Problems with CAP, and Yahoo’s little known NoSQL system

ryanobjc · on April 15, 2015

Classic blog from 2010. The idea didn't catch on however, and no one uses these terms. PNUTS is still completely closed source inside Yahoo -- this is because PNUTS depends on an internal queuing system.

As for YCSB, it's commonly references and is easily available on github. It hasn't changed much lately, and now with tools like jepsen that focus on correctness as well as performance, YCSB is no longer the preferred testing tool.

anonetal · on April 15, 2015

I agree, and I wish the concepts here were more widely adopted. Many people seem to equate low-consistency modes (offered by Dynamo/Cassandra etc) with CAP and guaranteeing availability in presence of network partitions. In practice, network partitions seems much less of a concern and the low-consistency modes are really needed to get reasonable performance/latency instead.

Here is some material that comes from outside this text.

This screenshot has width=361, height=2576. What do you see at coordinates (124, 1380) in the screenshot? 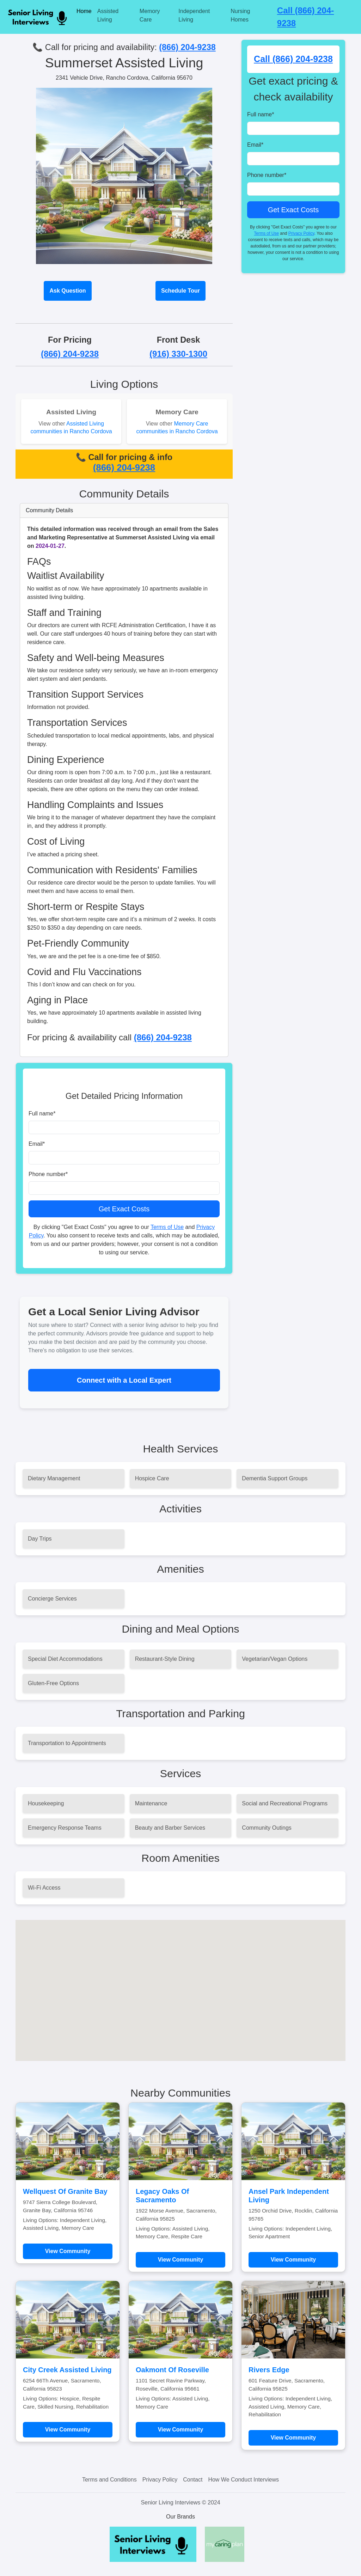
I see `Connect with a Local Expert` at bounding box center [124, 1380].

ryanobjc · on April 15, 2015

The concept listed in here is either (a) too complex or (b) not complete enough to provide a full rich mental model.

CAP was highly successful because it fits in with an existing meme - 3 things, you can only get 2 of them. It's simple, and easy to apply in a trivial fashion.

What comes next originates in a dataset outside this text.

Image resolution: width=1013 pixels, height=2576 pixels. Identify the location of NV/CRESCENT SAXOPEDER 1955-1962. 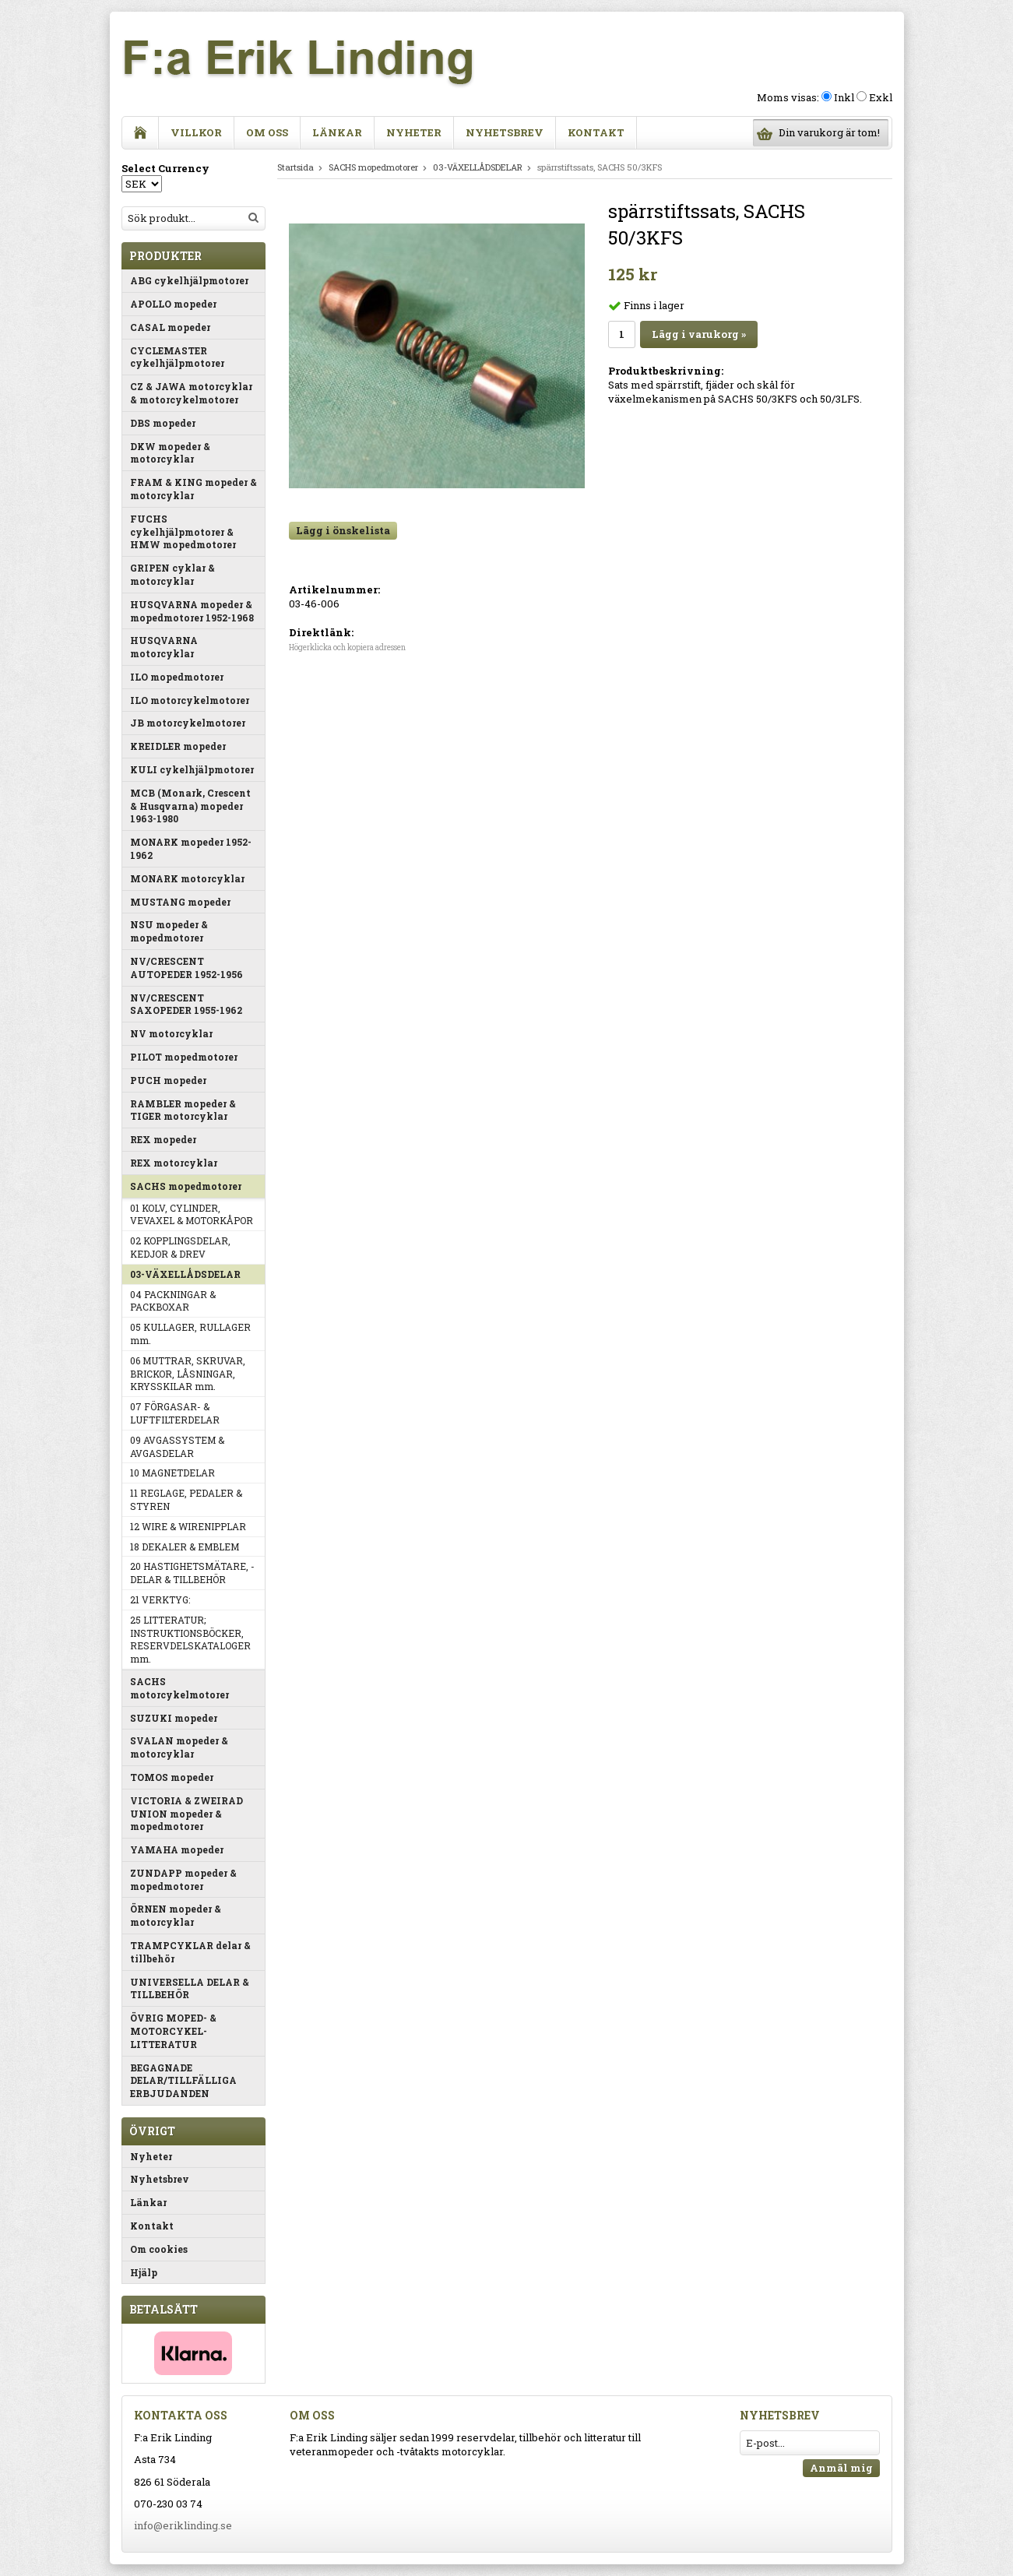
(186, 1004).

But CAP theorem doesn't have enough "meat" as an engineering analysis, and doesn't guide your system design. Yes there's a proof, but it doesn't tell you how to balance the 3 concepts and how to directly compare system designs.

The thing is that as a descriptive model of how an entire distributed database works, CAP just aint enough. That's why blog posts like https://aphyr.com/posts/313-strong-consistency-models and concepts of 'linearizability' are very useful.

alexnewman · on April 16, 2015

Having implemented and used multiple consistent coordination systems: Raft+ in c5 (I helped write), Single Decree Paxos via DConE at WanDISCO and timeline consistent implementations via HBase, I have to say the academics miss that the devil is in the implementation details. We all focus on high level things like CAP (although FLP is what real hard core academics care about) when system details like how you can aggregate fsyncs, system pauses (Especially with GC) and how you integrate your coordination system into the larger system play a much larger role in overall system latency. The coordination posture is a minor detail when compared to GC issues. Now I know what you are going to say, "He's not an academic". He ran a real DB company. I totally disagree. The DB community in general focuses on the wrong thing. That's true in Hadoop, it's true with cassandra, and I would bet that it's true at google as well.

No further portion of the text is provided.